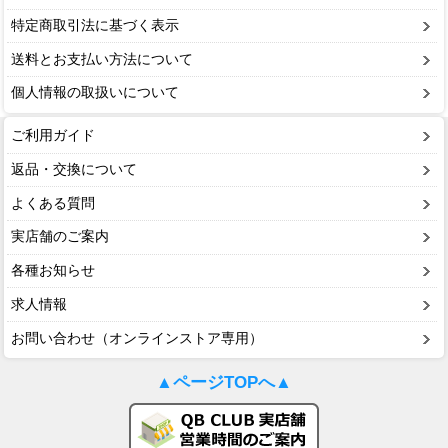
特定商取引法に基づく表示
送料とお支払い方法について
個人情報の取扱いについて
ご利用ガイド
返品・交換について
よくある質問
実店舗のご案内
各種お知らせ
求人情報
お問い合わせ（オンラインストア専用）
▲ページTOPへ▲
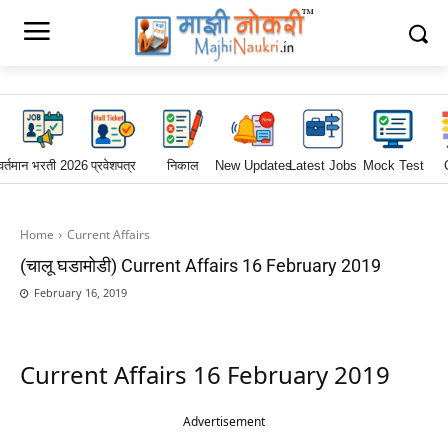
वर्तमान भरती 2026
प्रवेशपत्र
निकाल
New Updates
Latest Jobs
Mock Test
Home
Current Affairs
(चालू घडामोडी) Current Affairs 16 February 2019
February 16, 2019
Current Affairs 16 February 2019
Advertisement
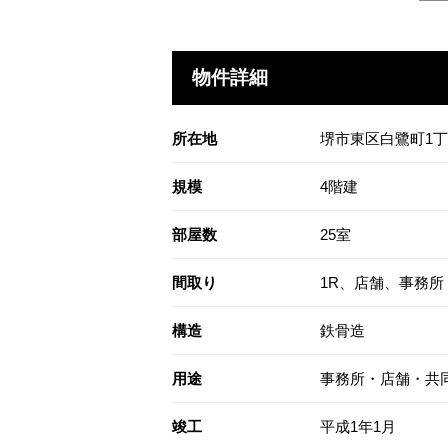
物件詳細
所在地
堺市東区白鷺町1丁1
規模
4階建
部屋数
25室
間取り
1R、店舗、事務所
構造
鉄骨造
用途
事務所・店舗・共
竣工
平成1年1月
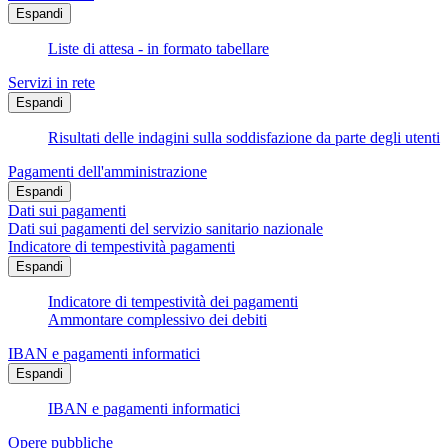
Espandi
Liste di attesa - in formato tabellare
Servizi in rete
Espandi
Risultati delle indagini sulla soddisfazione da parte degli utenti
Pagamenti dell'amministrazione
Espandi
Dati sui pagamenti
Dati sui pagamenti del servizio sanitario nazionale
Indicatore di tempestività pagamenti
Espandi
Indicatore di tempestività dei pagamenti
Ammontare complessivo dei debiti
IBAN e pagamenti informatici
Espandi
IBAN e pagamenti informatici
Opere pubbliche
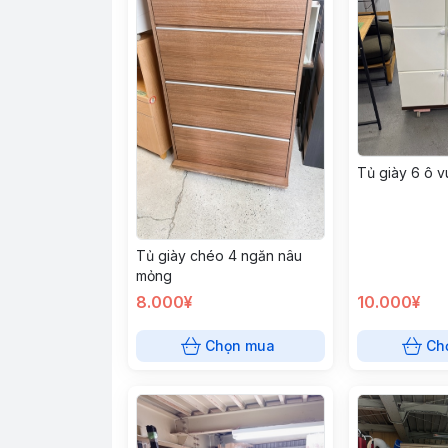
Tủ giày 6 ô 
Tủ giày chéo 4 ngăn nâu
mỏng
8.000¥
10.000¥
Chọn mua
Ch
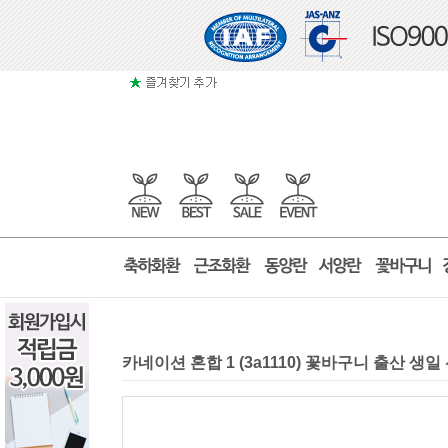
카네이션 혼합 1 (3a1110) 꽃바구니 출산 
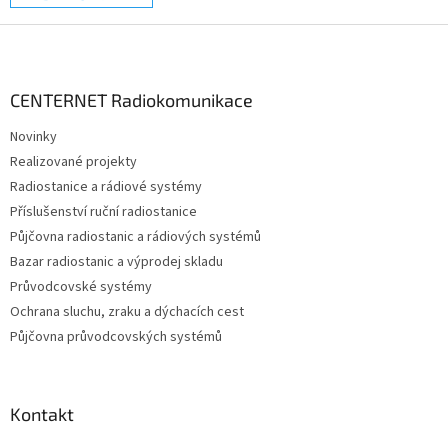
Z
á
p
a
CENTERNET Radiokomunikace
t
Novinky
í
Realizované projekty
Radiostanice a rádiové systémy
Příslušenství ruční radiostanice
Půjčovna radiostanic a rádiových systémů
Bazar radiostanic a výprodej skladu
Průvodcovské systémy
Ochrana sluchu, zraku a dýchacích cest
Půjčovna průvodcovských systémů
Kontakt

::::::

■ **Action item**
When a line in the data above contains the string "Dati", copy that line.

■ **Output below**
Dati sui pagamenti
Dati sui pagamenti del servizio sanitario nazionale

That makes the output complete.